__WHAT YOU NEED TO DO__
What is needed is an exact copy of the lines in the entries below from the one holding "عدد من الثنائيات" through the one holding "is díjmentesen látogatható.", pictures excluded.

__MATERIAL TO PROCESS__
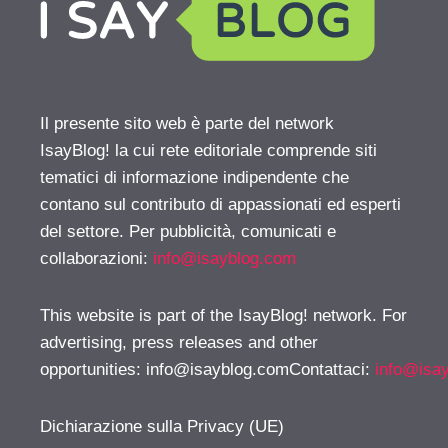
Il presente sito web è parte del network
IsayBlog! la cui rete editoriale comprende siti
tematici di informazione indipendente che
contano sul contributo di appassionati ed esperti
del settore. Per pubblicità, comunicati e
collaborazioni:
info@isayblog.com
This website is part of the IsayBlog! network. For
advertising, press releases and other
opportunities:
info@isayblog.comContattaci
:
info@isa
Dichiarazione sulla Privacy (UE)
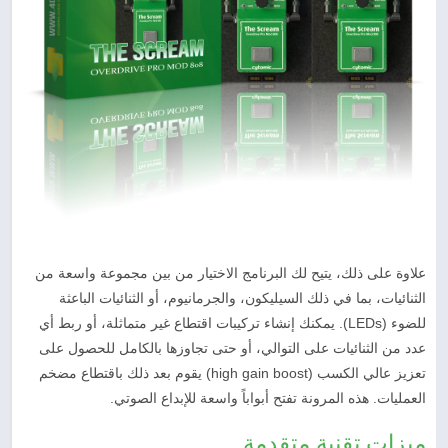
علاوة على ذلك، يتيح لك البرنامج الاختيار من بين مجموعة واسعة من
الثنائيات، بما في ذلك السيليكون، والجرمانيوم، أو الثنائيات الباعثة
للضوء (LEDs). يمكنك إنشاء تركيبات اقتطاع غير متماثلة، أو ربط أي
عدد من الثنائيات على التوالي، أو حتى تجاوزها بالكامل للحصول على
تعزيز عالي الكسب (high gain boost) يقوم بعد ذلك باقتطاع مضخم
العمليات. هذه المرونة تفتح أبواباً واسعة للإبداع الصوتي.
ميزات تقنية متقدمة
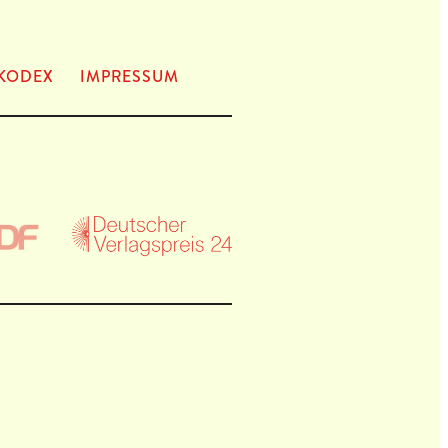
KODEX
IMPRES­SUM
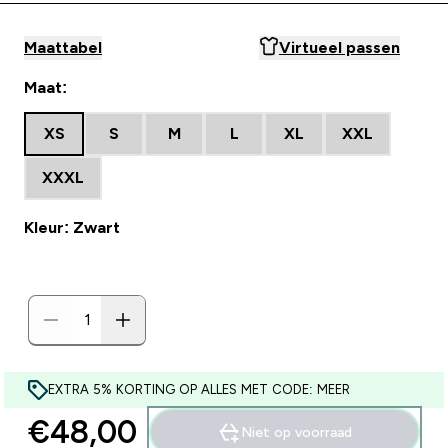
Maattabel
Virtueel passen
Maat:
XS
S
M
L
XL
XXL
XXXL
Kleur: Zwart
EXTRA 5% KORTING OP ALLES MET CODE: MEER
€48,00‎
Niet op voorraad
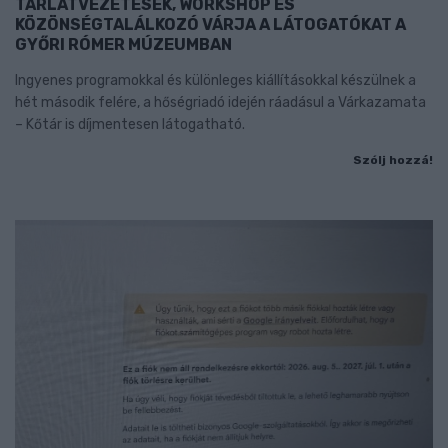
TÁRLATVEZETÉSEK, WORKSHOP ÉS
KÖZÖNSÉGTALÁLKOZÓ VÁRJA A LÁTOGATÓKAT A
GYŐRI RÓMER MÚZEUMBAN
Ingyenes programokkal és különleges kiállításokkal készülnek a
hét második felére, a hőségriadó idején ráadásul a Várkazamata
– Kőtár is díjmentesen látogatható.
Szólj hozzá!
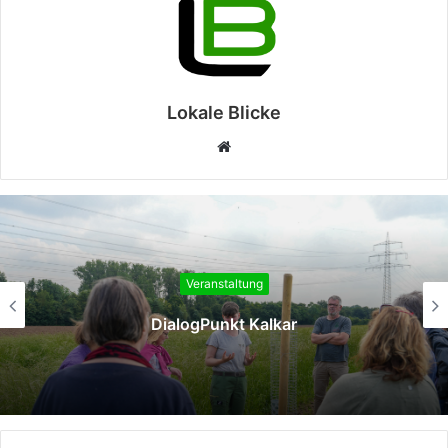
Lokale Blicke
Webseite
Veranstaltung
DialogPunkt Kalkar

__REPLY__
عدد من الثنائيات على التوالي، أو حتى تجاوزها بالكامل للحصول على
تعزيز عالي الكسب (high gain boost) يقوم بعد ذلك باقتطاع مضخم
العمليات. هذه المرونة تفتح أبواباً واسعة للإبداع الصوتي.
ميزات تقنية متقدمة
KODEX
IMPRES­SUM
Maattabel
Virtueel passen
Maat:
XS
S
M
L
XL
XXL
XXXL
Kleur: Zwart
EXTRA 5% KORTING OP ALLES MET CODE: MEER
€48,00‎
Niet op voorraad
TÁRLATVEZETÉSEK, WORKSHOP ÉS
KÖZÖNSÉGTALÁLKOZÓ VÁRJA A LÁTOGATÓKAT A
GYŐRI RÓMER MÚZEUMBAN
Ingyenes programokkal és különleges kiállításokkal készülnek a
hét második felére, a hőségriadó idején ráadásul a Várkazamata
– Kőtár is díjmentesen látogatható.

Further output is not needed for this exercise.